Timber?
http://news.ft.com/cms/s/2de6146a-4c78-11d9-835a-00000e2511c8.htmlFree-floating currencies feel pain from dollar
By Steve Johnson
Published: December 12 2004 20:11 | Last updated: December 12 2004 20:11
The pain that sharp currency movements can inflict on countries with free-floating currencies was graphically illustrated in figures last week. Australia, Canada, the UK and New Zealand have been hit by fall-out from their currencies' appreciation against the US dollar. Economists scaled down expectations of interest rate rises as a result.
Tony Norfield at ABN Amro said: "Everyone agrees the US has to adjust . . . and that will put a burden on everyone else. We have seen the first wave of that burden . . . this week."
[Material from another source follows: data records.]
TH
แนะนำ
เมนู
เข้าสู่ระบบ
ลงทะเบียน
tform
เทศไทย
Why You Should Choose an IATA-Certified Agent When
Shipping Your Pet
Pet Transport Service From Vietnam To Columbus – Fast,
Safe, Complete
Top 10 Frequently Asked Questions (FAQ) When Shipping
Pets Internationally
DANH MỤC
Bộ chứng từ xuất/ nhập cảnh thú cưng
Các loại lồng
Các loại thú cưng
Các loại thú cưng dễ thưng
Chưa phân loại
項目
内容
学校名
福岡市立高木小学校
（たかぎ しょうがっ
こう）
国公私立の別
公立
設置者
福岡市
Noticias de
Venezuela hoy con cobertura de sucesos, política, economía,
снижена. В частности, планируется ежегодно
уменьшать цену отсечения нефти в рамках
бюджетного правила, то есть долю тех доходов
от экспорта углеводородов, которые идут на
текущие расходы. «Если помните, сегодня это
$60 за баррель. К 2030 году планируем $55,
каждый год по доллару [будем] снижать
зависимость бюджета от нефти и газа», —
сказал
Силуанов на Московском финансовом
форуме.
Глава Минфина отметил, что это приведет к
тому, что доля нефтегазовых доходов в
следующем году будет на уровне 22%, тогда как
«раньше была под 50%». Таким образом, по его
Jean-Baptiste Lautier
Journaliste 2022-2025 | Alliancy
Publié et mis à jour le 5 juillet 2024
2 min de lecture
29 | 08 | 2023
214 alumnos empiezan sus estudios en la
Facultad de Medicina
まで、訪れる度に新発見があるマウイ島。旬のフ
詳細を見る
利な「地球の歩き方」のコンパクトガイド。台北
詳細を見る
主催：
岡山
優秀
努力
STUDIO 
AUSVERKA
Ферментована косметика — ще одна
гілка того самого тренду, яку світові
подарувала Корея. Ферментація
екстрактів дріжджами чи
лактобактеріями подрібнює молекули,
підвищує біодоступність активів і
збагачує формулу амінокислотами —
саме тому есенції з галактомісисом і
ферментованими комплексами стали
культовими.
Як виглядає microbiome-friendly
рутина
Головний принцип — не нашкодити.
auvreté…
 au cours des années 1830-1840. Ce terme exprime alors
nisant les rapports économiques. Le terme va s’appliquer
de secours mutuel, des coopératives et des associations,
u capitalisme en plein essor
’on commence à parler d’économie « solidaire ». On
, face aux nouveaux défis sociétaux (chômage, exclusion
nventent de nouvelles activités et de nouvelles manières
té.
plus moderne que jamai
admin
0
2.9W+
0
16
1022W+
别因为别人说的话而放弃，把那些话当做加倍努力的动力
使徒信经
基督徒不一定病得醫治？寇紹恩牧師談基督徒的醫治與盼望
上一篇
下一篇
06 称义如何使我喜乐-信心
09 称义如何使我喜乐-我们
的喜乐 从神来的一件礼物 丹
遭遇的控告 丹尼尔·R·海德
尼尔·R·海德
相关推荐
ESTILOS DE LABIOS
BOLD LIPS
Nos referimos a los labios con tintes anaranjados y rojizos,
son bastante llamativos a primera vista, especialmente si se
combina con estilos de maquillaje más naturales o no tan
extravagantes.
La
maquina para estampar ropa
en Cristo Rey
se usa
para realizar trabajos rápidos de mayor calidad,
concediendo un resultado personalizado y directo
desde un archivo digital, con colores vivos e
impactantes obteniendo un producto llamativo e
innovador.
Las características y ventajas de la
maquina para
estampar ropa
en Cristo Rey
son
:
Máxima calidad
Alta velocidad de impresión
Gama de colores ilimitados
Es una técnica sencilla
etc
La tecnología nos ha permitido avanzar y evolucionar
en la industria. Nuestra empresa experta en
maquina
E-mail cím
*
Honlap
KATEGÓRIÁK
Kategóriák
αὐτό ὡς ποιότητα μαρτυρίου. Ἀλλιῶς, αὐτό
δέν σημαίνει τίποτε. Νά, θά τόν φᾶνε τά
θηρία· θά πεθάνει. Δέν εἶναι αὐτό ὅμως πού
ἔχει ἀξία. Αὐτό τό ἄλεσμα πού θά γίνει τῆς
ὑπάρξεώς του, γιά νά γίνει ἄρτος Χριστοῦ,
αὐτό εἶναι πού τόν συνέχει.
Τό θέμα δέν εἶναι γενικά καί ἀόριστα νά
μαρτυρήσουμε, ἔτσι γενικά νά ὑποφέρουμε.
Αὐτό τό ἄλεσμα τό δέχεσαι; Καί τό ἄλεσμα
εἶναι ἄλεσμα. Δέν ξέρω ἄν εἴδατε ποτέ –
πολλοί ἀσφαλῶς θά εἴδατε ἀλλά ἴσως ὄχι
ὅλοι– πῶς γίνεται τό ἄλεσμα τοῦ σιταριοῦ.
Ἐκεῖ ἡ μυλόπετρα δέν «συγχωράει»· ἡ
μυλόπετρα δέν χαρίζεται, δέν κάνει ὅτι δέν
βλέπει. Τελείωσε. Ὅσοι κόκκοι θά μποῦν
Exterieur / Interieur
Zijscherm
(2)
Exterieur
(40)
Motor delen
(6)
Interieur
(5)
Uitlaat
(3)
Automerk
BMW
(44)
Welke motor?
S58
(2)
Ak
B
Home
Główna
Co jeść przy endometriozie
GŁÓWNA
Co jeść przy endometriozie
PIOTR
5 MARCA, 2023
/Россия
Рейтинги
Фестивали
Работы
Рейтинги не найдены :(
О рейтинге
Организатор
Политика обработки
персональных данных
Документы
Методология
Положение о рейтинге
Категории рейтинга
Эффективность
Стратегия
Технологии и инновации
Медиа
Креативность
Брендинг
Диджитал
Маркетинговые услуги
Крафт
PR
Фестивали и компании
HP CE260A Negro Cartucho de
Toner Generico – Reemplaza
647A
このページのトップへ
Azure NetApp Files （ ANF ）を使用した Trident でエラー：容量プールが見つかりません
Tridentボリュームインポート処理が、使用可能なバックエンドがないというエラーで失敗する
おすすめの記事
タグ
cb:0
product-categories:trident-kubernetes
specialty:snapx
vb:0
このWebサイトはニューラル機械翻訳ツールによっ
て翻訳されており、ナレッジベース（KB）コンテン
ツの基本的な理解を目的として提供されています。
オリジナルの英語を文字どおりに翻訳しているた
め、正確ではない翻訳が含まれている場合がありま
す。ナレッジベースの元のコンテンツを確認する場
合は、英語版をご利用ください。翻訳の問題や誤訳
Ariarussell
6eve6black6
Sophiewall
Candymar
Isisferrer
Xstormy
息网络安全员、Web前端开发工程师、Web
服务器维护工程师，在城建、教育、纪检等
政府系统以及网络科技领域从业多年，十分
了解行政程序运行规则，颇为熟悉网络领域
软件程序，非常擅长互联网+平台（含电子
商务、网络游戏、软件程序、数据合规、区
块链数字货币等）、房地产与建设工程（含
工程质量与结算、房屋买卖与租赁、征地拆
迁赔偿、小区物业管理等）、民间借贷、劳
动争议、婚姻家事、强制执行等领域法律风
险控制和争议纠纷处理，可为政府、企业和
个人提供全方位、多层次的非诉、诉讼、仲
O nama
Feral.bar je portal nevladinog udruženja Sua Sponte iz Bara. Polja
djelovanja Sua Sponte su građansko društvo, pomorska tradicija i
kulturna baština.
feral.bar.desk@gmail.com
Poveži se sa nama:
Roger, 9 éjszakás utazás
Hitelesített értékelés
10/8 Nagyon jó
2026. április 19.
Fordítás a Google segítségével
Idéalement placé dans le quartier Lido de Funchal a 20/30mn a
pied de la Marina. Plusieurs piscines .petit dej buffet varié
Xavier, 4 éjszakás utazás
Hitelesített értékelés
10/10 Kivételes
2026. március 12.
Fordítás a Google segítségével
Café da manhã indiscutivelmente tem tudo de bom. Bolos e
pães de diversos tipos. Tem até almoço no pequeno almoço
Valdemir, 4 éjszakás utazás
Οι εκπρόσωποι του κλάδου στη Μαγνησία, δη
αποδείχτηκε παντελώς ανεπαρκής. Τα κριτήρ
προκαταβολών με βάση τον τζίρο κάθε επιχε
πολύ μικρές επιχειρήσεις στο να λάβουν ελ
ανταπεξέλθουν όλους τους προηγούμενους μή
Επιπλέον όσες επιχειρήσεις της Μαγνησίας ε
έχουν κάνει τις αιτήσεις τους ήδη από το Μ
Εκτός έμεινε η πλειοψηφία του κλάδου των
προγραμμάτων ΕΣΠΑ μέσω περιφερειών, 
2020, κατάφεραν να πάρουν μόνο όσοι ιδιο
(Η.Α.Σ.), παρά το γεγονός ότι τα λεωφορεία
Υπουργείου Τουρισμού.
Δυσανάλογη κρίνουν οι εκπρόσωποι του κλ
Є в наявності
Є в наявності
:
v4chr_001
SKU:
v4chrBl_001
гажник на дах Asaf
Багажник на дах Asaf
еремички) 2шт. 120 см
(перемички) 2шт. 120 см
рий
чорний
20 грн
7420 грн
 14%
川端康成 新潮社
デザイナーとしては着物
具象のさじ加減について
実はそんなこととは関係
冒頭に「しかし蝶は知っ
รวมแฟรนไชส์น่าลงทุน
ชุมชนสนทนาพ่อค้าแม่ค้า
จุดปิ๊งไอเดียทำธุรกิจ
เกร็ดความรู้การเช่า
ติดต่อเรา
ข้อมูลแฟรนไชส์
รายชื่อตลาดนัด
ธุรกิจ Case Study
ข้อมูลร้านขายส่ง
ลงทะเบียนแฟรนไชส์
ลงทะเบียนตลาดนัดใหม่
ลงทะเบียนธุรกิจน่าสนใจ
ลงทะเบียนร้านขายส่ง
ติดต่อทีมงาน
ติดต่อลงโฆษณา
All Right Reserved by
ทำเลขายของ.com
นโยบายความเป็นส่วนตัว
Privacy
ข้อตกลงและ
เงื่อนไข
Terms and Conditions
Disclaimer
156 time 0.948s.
A number of currencies are up sharply against the dollar, with the greenback weighed down by worries over the US fiscal and current account deficits and concerns that foreign central banks may diversify foreign exchange reserves out of the falling dollar.
Sterling has risen 24.1 per cent against the greenback since January 2002, with the dollars of Australia, Canada and New Zealand appreciating by 32.4, 23 and 41.1 per cent respectively. The euro has risen 33.2 per cent, threatening the eurozone's export-led recovery.
With Asian countries such as China, South Korea, India and Japan running dollar pegs or intervening to limit currency appreciation, nations with free-floating currencies have lost competitiveness against some of the world's largest exporters.